The S. Daniel Abraham Center for Middle East Peace is an American non-profit advocacy group that works with leaders and policymakers in the United States and the Middle East to help reach a just and comprehensive peace that will bring an end to the Arab–Israeli conflict. To further this mission, the Center's activities include meetings with government officials, travel in the region, diplomatic exchanges, conferences, and workshops. The Center also supports negotiations through its exhaustive database of maps and geographical data, often used by decision makers in the region, as well as regular polling of public opinion.

The Center was established in 1989 by U.S. Congressman Wayne Owens (D-Utah) and then-Slim Fast Foods Chairman S. Daniel Abraham. A World War II combat veteran, Abraham had experienced the horrors of war and committed himself to the prevention of future conflicts. When he met Congressman Owens, who served on the House Foreign Affairs and Select Intelligence Committees, the two men recognized that they shared a determination to achieve a peaceful resolution to the Arab–Israeli conflict.
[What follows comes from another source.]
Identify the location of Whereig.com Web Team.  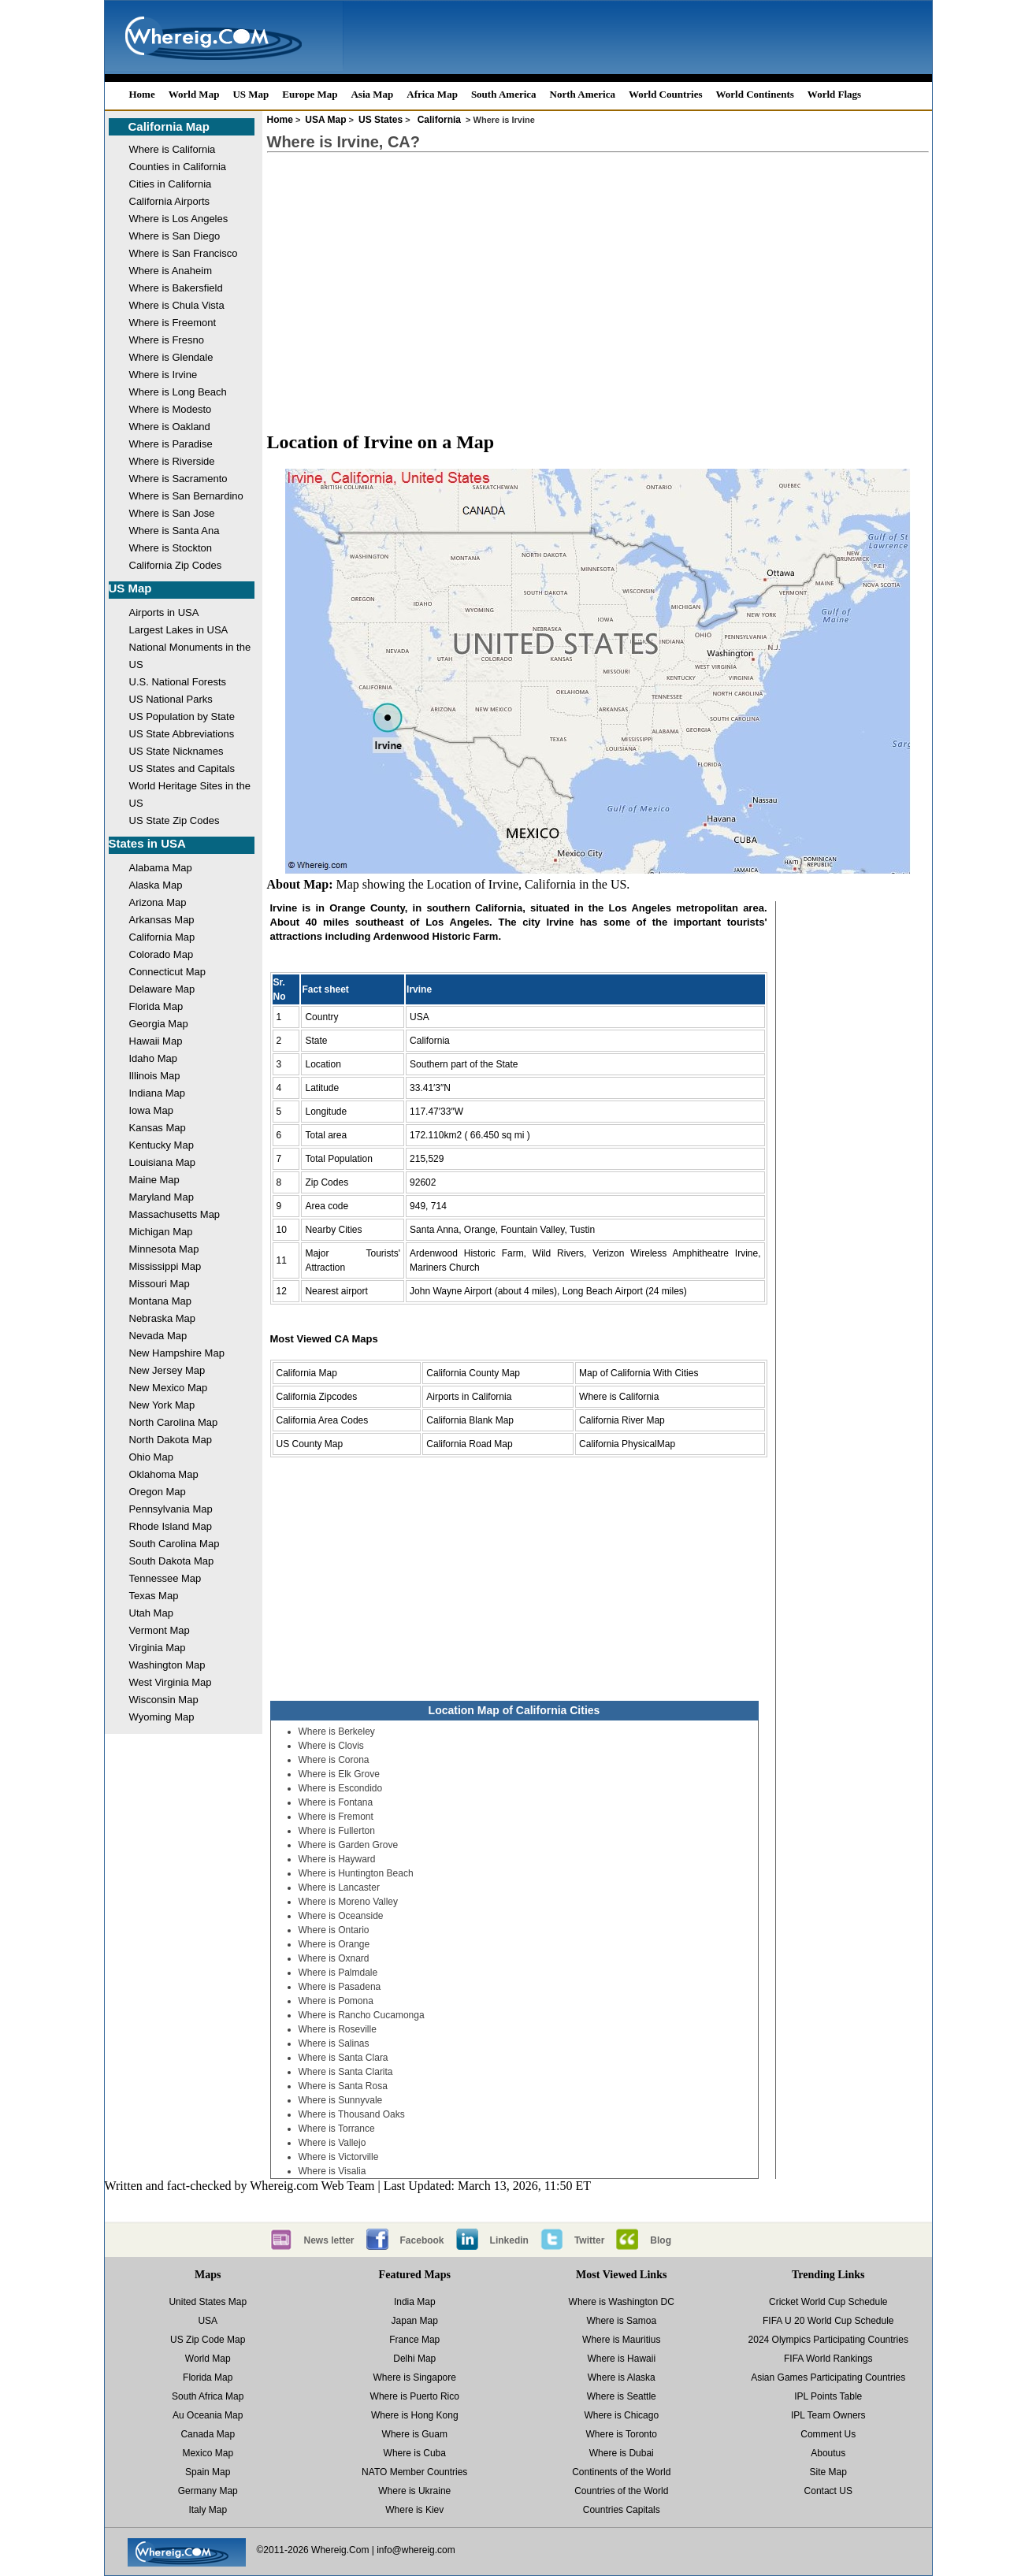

Since its founding, the Center's officers have traveled extensively and regularly throughout the Middle East. The Center has also sponsored numerous fact-finding missions to the region for members of Congress, government officials, and private citizens to meet with Middle East leaders. Through visits to Israel and more than 20 Arab countries, the Center has enabled American decision-makers to witness first hand the challenges facing leaders who seek peace in the region.

In 2009, it was announced that U.S. Congressman Robert Wexler (D-Florida) would become president of the Center after resigning from the House of Representatives.